1. I have heard that application files have certain signatures which provide security programs enlightenment about if such an app is secure or not. If this is true, how would I be able to write or obtain such signatures, and is it worth the trouble?
2. I have also come across programmers having to contact the companies behind the security programs and report false positives to them. Would I have to somehow validate the game with EACH AND EVERY major company, or i can evade this if it is true?
3. Also seen security certificates? Especially in Windows. Are these the signatures I am referring to in 1., or are these entirely different?

And yes, most of the time I do an initial Google search, and when I post here with questions such as these, that search is often to no or little avail.

Any help to do with false positives is welcome. Thanks for reading.
Last edited by datwill310 on May 04, 2017 14:11, edited 1 time in total.
badidea
Posts: 1384
Joined: May 24, 2007 22:10
Location: The Netherlands

Re: False positives; how to reduce chances of them occurring for your programs?

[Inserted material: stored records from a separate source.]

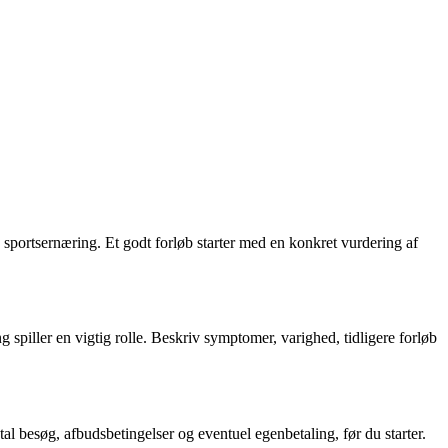
 sportsernæring. Et godt forløb starter med en konkret vurdering af
 spiller en vigtig rolle. Beskriv symptomer, varighed, tidligere forløb
tal besøg, afbudsbetingelser og eventuel egenbetaling, før du starter.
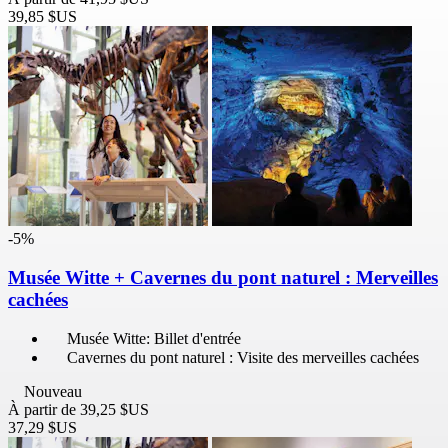
39,85 $US
-5%
Musée Witte + Cavernes du pont naturel : Merveilles
cachées
Musée Witte: Billet d'entrée
Cavernes du pont naturel : Visite des merveilles cachées
Nouveau
À partir de
39,25 $US
37,29 $US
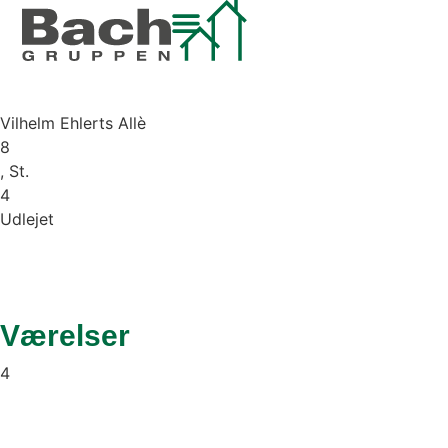
Vilhelm Ehlerts Allè
8
, St.
4
Udlejet
Værelser
4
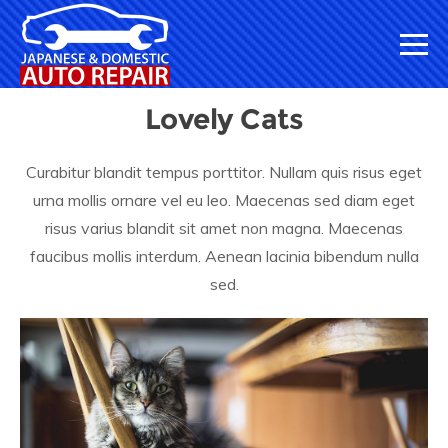
Lovely Cats
Curabitur blandit tempus porttitor. Nullam quis risus eget
urna mollis ornare vel eu leo. Maecenas sed diam eget
risus varius blandit sit amet non magna. Maecenas
faucibus mollis interdum. Aenean lacinia bibendum nulla
sed.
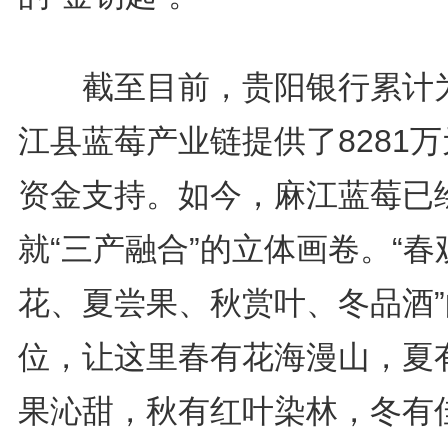
截至目前，贵阳银行累计
江县蓝莓产业链提供了8281
资金支持。如今，麻江蓝莓已
就“三产融合”的立体画卷。“春
花、夏尝果、秋赏叶、冬品酒”
位，让这里春有花海漫山，夏
果沁甜，秋有红叶染林，冬有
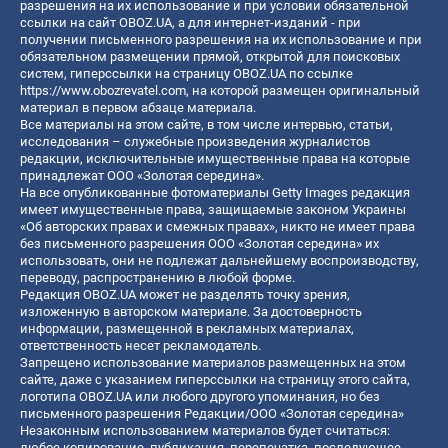
разрешения на их использование и при условии обязательной
ссылки на сайт OBOZ.UA, а для интернет-изданий - при
получении письменного разрешения на их использование и при
обязательном размещении прямой, открытой для поисковых
систем, гиперссылки на страницу OBOZ.UA по ссылке
https://www.obozrevatel.com
, на которой размещен оригинальный
материал в первом абзаце материала.
Все материалы на этом сайте, в том числе интервью, статьи,
исследования – служебные произведения журналистов
редакции, исключительные имущественные права на которые
принадлежат ООО «Золотая середина».
На все опубликованные фотоматериалы Getty Images редакция
имеет имущественные права, защищаемые законом Украины
«Об авторских правах и смежных правах», никто не имеет права
без письменного разрешения ООО «Золотая середина» их
использовать, они не подлежат дальнейшему воспроизводству,
переводу, распространению в любой форме.
Редакция OBOZ.UA может не разделять точку зрения,
изложенную в авторском материале. За достоверность
информации, размещенной в рекламных материалах,
ответственность несет рекламодатель.
Запрещено использование материалов размещенных на этом
сайте, даже с указанием гиперссылки на страницу этого сайта,
логотипа OBOZ.UA или любого другого упоминания, но без
письменного разрешения Редакции/ООО «Золотая середина»
Незаконным использованием материалов будет считаться:
любое копирование, публикация, перепечатка, последующее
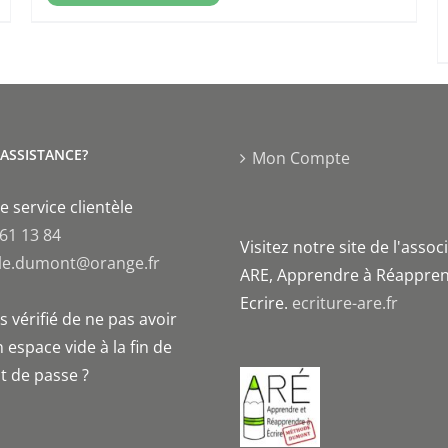
'ASSISTANCE?
Mon Compte
e service clientèle
 61 13 84
Visitez notre site de l'assoc
le.dumont@orange.fr
ARE, Apprendre à Réappren
Ecrire.
ecriture-are.fr
 vérifié de ne pas avoir
 espace vide à la fin de
t de passe ?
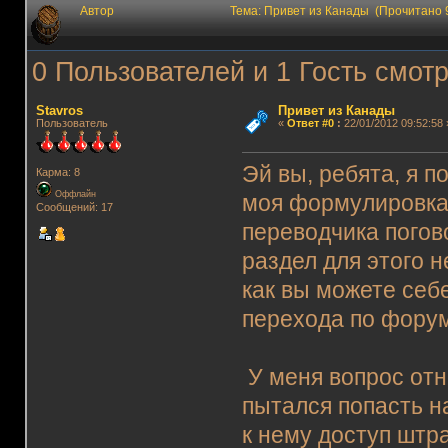
Автор
Тема: Привет из Канады (Прочитано 
0 Пользователей и 1 Гость смотр
Stavros
Привет из Канады
Пользователь
«
Ответ #0
:
22/01/2012 09:52:58 
Эй вы, ребята, я п
Карма: 8
Оффлайн
моя формулировка 
Сообщений: 17
переводчика погов
раздел для этого н
как вы можете себ
перехода по форум
У меня вопрос отн
пытался попасть на
к нему доступ штр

Postby badidea » May 04, 2017 7:33

Use linux :-p
sean_vn
Posts: 283
Joined: Aug 06, 2012 8:26

Re: False positives; how to reduce chances of them occurring for your programs?

Postby sean_vn » May 04, 2017 8:45

Someone once redefined true and false in third party software. I had a very enjoyable time trying to figure out what was "wrong" with my code as a result.
dodicat
Posts: 5812
Joined: Jan 10, 2006 20:30
Location: Scotland

Re: False positives; how to reduce chances of them occurring for your programs?

Postby dodicat » May 04, 2017 10:49

I suppose changing a windows file to by-pass all securities would be a boon for game creators and malevolent game creators alike.

As a first tentative step towards becoming a great big cheat, change your final game.exe to game.ex.
create a batch file in the same folder

Code: Select all

 rename game.ex game.exe
game.exe

or if even a batch file is too dodgy, then another freebasic .exe in the same folder from

Code: Select all

shell "rename game.ex game.exe"
shell "game.exe"


If this fools Microsoft, then I will change to Linux -- defin ite ly.
marcov
Posts: 2752
Joined: Jun 16, 2005 9:45
Location: Eindhoven, NL
Contact:

Re: False positives; how to reduce chances of them occurring for your programs?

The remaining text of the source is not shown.